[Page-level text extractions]
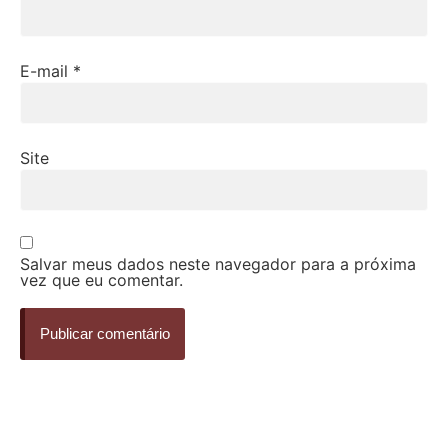
E-mail
*
Site
Salvar meus dados neste navegador para a próxima
vez que eu comentar.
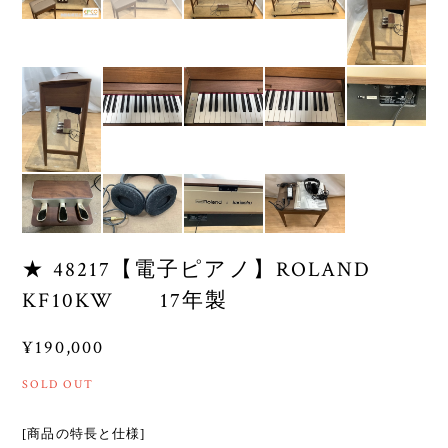
★ 48217【電子ピアノ】ROLAND
KF10KW 17年製
¥190,000
SOLD OUT
[商品の特長と仕様]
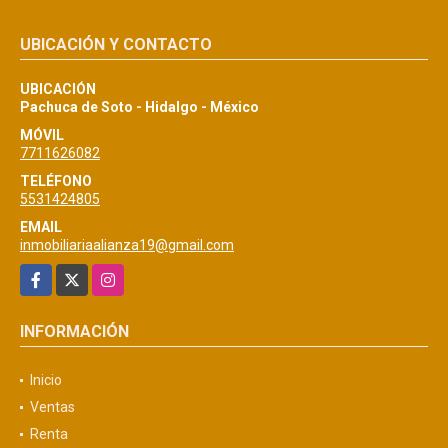
UBICACIÓN Y CONTACTO
UBICACIÓN
Pachuca de Soto - Hidalgo - México
MÓVIL
7711626082
TELÉFONO
5531424805
EMAIL
inmobiliariaalianza19@gmail.com
Facebook
X
Instagram
INFORMACIÓN
Inicio
Ventas
Renta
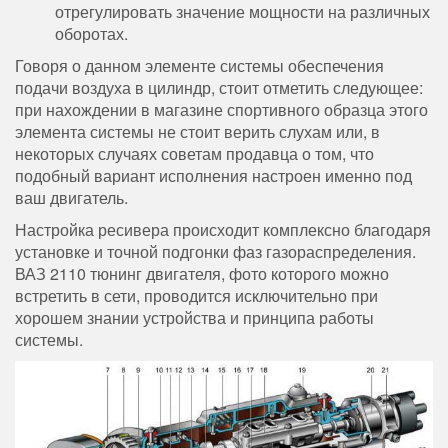
отрегулировать значение мощности на различных
оборотах.
Говоря о данном элементе системы обеспечения
подачи воздуха в цилиндр, стоит отметить следующее:
при нахождении в магазине спортивного образца этого
элемента системы не стоит верить слухам или, в
некоторых случаях советам продавца о том, что
подобный вариант исполнения настроен именно под
ваш двигатель.
Настройка ресивера происходит комплексно благодаря
установке и точной подгонки фаз газораспределения.
ВАЗ 2110 тюнинг двигателя, фото которого можно
встретить в сети, проводится исключительно при
хорошем знании устройства и принципа работы
системы.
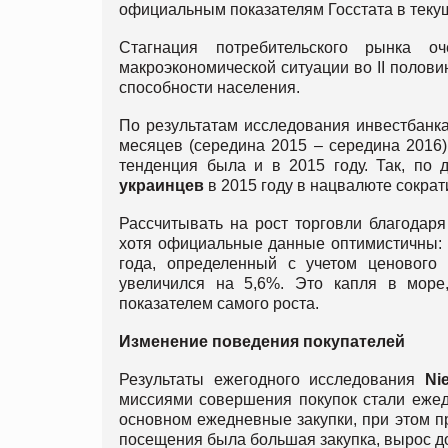
официальным показателям Госстата в теку
Стагнация потребительского рынка о
макроэкономической ситуации во II полови
способности населения.
По результатам исследования инвестбанк
месяцев (середина 2015 – середина 2016) 
тенденция была и в 2015 году. Так, по
украинцев
в 2015 году в нацвалюте сократ
Рассчитывать на рост торговли благодар
хотя официальные данные оптимистичны: 
года, определенный с учетом ценового
увеличился на 5,6%. Это капля в море
показателем самого роста.
Изменение поведения покупателей
Результаты ежегодного исследования
Ni
миссиями совершения покупок стали ежед
основном ежедневные закупки, при этом пр
посещения была большая закупка, вырос до 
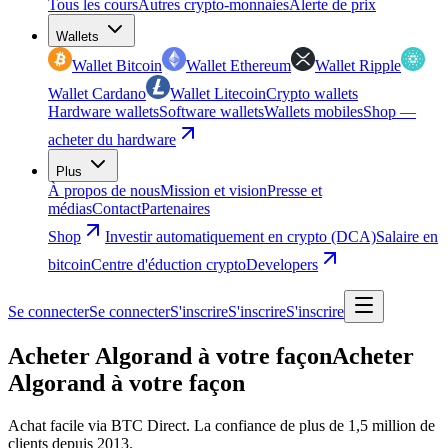
Tous les cours
Autres crypto-monnaies
Alerte de prix
Wallets
Wallet Bitcoin
Wallet Ethereum
Wallet Ripple
Wallet Cardano
Wallet Litecoin
Crypto wallets
Hardware wallets
Software wallets
Wallets mobiles
Shop —
acheter du hardware
Plus
À propos de nous
Mission et vision
Presse et
médias
Contact
Partenaires
Shop
Investir automatiquement en crypto (DCA)
Salaire en
bitcoin
Centre d'éduction crypto
Developers
Se connecter
Se connecter
S'inscrire
S'inscrire
S'inscrire
Acheter Algorand à votre façon
Acheter
Algorand à votre façon
Achat facile via BTC Direct. La confiance de plus de 1,5 million de
clients depuis 2013.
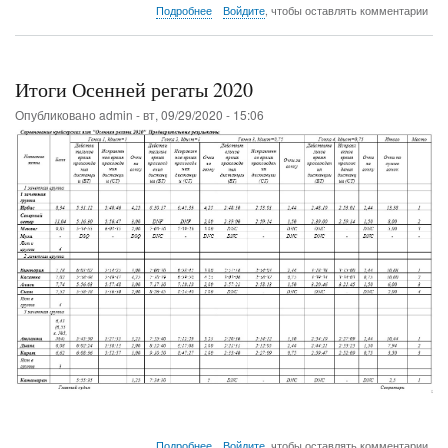
о
Подробнее
Войдите
, чтобы оставлять комментарии
Предварительное
расписание
соревнования
на
Итоги Осенней регаты 2020
2021
год
Опубликовано
admin
-
вт, 09/29/2020 - 15:06
о
Подробнее
Войдите
, чтобы оставлять комментарии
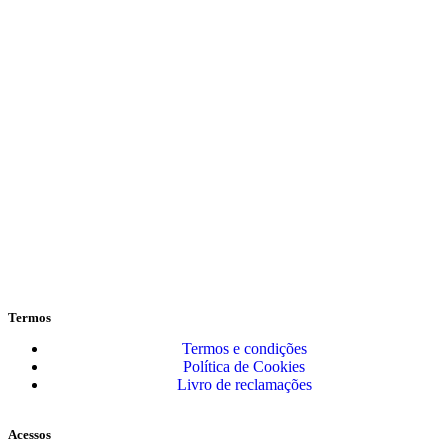
Termos
Termos e condições
Política de Cookies
Livro de reclamações
Acessos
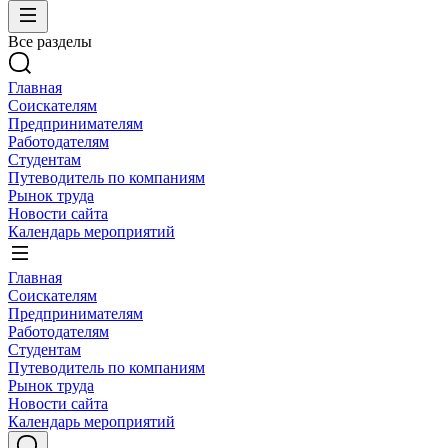
Все разделы
Главная
Соискателям
Предпринимателям
Работодателям
Студентам
Путеводитель по компаниям
Рынок труда
Новости сайта
Календарь мероприятий
Главная
Соискателям
Предпринимателям
Работодателям
Студентам
Путеводитель по компаниям
Рынок труда
Новости сайта
Календарь мероприятий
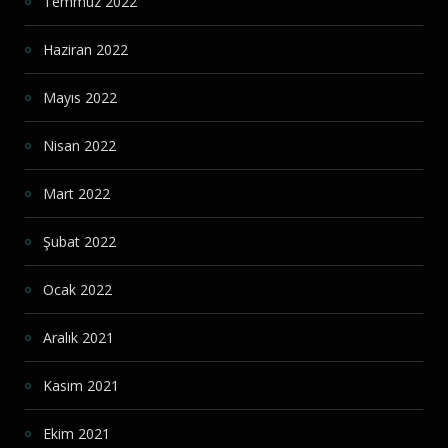
Temmuz 2022
Haziran 2022
Mayıs 2022
Nisan 2022
Mart 2022
Şubat 2022
Ocak 2022
Aralık 2021
Kasım 2021
Ekim 2021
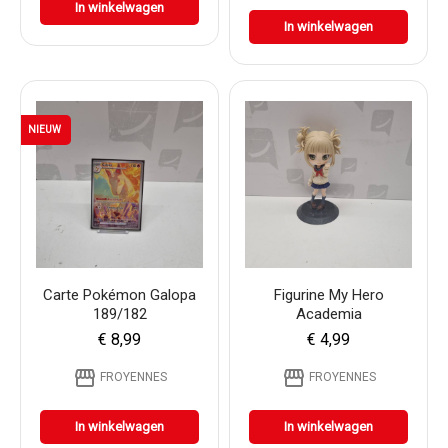
In winkelwagen
In winkelwagen
NIEUW
Carte Pokémon Galopa
Figurine My Hero
189/182
Academia
€ 8,99
€ 4,99
storefront
storefront
FROYENNES
FROYENNES
In winkelwagen
In winkelwagen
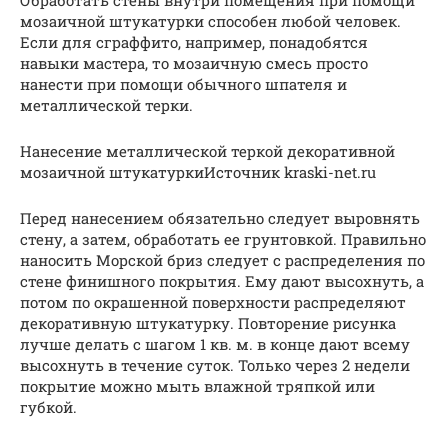
Обработать стены внутри помещения при помощи
мозаичной штукатурки способен любой человек.
Если для сграффито, например, понадобятся
навыки мастера, то мозаичную смесь просто
нанести при помощи обычного шпателя и
металлической терки.
Нанесение металлической теркой декоративной
мозаичной штукатуркиИсточник kraski-net.ru
Перед нанесением обязательно следует выровнять
стену, а затем, обработать ее грунтовкой. Правильно
наносить Морской бриз следует с распределения по
стене финишного покрытия. Ему дают высохнуть, а
потом по окрашенной поверхности распределяют
декоративную штукатурку. Повторение рисунка
лучше делать с шагом 1 кв. м. в конце дают всему
высохнуть в течение суток. Только через 2 недели
покрытие можно мыть влажной тряпкой или
губкой.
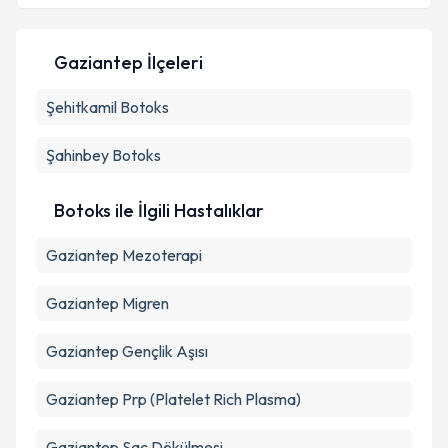
Kişisel verilerimin işlenmesine ilişkin
Aydınlatma
Metni
'ni okudum ve kişisel verilerimin belirtilen
Gaziantep İlçeleri
kapsamda işlenmesini kabul ediyorum.
Şehitkamil
Botoks
Takvim Talebini Gönder
Şahinbey
Botoks
Botoks ile İlgili Hastalıklar
Gaziantep Mezoterapi
Gaziantep Migren
Gaziantep Gençlik Aşısı
Gaziantep Prp (Platelet Rich Plasma)
Gaziantep Saç Dökülmesi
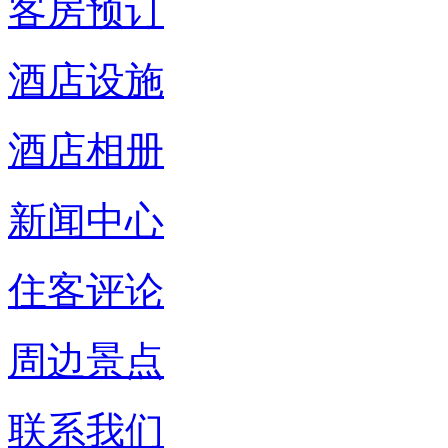
客房预订
酒店设施
酒店相册
新闻中心
住客评论
周边景点
联系我们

Task prompt
When copying from the data above, print only the lines from the line containing "vez que eu comentar." to the line containing "ваш двигатель.", exactly, and leave the pictures out.

Worked solution
vez que eu comentar.
★ 48217【電子ピアノ】ROLAND
KF10KW 17年製
¥190,000
SOLD OUT
[商品の特長と仕様]
UBICACIÓN Y CONTACTO
UBICACIÓN
Pachuca de Soto - Hidalgo - México
MÓVIL
7711626082
TELÉFONO
5531424805
EMAIL
inmobiliariaalianza19@gmail.com
Facebook
X
Instagram
INFORMACIÓN
Inicio
Ventas
Renta
отрегулировать значение мощности на различных
оборотах.
Говоря о данном элементе системы обеспечения
подачи воздуха в цилиндр, стоит отметить следующее:
при нахождении в магазине спортивного образца этого
элемента системы не стоит верить слухам или, в
некоторых случаях советам продавца о том, что
подобный вариант исполнения настроен именно под
ваш двигатель.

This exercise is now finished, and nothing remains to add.